__Dataset extract__.
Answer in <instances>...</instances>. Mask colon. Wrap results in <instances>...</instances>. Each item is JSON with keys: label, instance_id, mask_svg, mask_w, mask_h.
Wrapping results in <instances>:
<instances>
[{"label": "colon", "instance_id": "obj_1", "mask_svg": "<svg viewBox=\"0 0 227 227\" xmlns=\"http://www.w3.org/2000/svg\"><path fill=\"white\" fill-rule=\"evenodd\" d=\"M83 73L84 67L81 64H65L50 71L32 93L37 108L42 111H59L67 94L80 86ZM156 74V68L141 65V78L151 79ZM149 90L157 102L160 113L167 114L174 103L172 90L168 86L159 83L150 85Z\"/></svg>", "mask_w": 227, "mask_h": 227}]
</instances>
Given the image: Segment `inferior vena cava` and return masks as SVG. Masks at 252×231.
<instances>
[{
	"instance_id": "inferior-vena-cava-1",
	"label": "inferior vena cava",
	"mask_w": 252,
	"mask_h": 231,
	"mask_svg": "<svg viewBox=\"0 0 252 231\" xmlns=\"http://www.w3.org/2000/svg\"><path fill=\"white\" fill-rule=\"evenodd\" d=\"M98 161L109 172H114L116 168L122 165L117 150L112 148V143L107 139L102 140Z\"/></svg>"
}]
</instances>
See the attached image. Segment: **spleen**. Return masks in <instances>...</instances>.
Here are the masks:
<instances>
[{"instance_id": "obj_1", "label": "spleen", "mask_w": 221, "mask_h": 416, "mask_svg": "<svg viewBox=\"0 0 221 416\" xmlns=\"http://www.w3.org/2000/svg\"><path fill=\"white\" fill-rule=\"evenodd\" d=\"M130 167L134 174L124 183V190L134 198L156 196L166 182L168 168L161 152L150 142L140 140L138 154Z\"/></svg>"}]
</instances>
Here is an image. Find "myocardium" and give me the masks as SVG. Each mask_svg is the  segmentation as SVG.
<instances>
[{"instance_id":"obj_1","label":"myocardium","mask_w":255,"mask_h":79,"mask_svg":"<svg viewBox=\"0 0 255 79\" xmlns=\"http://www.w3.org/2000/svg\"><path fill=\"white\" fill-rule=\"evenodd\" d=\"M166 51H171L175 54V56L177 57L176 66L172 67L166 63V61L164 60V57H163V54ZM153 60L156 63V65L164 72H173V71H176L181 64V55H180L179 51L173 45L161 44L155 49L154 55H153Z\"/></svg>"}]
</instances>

__The task__.
The whole listing should be copied verbatim.

__Response box__.
Answer in <instances>...</instances>. Mask colon. Wrap results in <instances>...</instances>. Each item is JSON with keys: label, instance_id, mask_svg, mask_w, mask_h.
Wrapping results in <instances>:
<instances>
[{"label": "colon", "instance_id": "obj_1", "mask_svg": "<svg viewBox=\"0 0 227 227\" xmlns=\"http://www.w3.org/2000/svg\"><path fill=\"white\" fill-rule=\"evenodd\" d=\"M83 73L84 67L81 64H65L50 71L32 93L37 108L42 111H59L67 94L80 86ZM156 74V68L141 65V78L151 79ZM149 90L157 102L160 113L167 114L174 103L172 90L168 86L159 83L150 85Z\"/></svg>", "mask_w": 227, "mask_h": 227}]
</instances>
Given the image: Segment `inferior vena cava` and return masks as SVG. Masks at 252×231.
<instances>
[{
	"instance_id": "inferior-vena-cava-1",
	"label": "inferior vena cava",
	"mask_w": 252,
	"mask_h": 231,
	"mask_svg": "<svg viewBox=\"0 0 252 231\" xmlns=\"http://www.w3.org/2000/svg\"><path fill=\"white\" fill-rule=\"evenodd\" d=\"M98 161L109 172H114L116 168L122 165L117 150L112 148V143L107 139L102 140Z\"/></svg>"
}]
</instances>
See the attached image. Segment: **spleen**. Return masks in <instances>...</instances>.
Here are the masks:
<instances>
[{"instance_id": "obj_1", "label": "spleen", "mask_w": 221, "mask_h": 416, "mask_svg": "<svg viewBox=\"0 0 221 416\" xmlns=\"http://www.w3.org/2000/svg\"><path fill=\"white\" fill-rule=\"evenodd\" d=\"M130 167L134 174L124 183V190L134 198L156 196L166 182L168 168L161 152L150 142L140 140L138 154Z\"/></svg>"}]
</instances>
Here is an image. Find "myocardium" and give me the masks as SVG. Each mask_svg is the  segmentation as SVG.
<instances>
[{"instance_id":"obj_1","label":"myocardium","mask_w":255,"mask_h":79,"mask_svg":"<svg viewBox=\"0 0 255 79\" xmlns=\"http://www.w3.org/2000/svg\"><path fill=\"white\" fill-rule=\"evenodd\" d=\"M166 51H171L175 54V56L177 57L176 66L172 67L166 63V61L164 60V57H163V54ZM153 60L156 63V65L164 72H173V71H176L181 64V55H180L179 51L173 45L161 44L155 49L154 55H153Z\"/></svg>"}]
</instances>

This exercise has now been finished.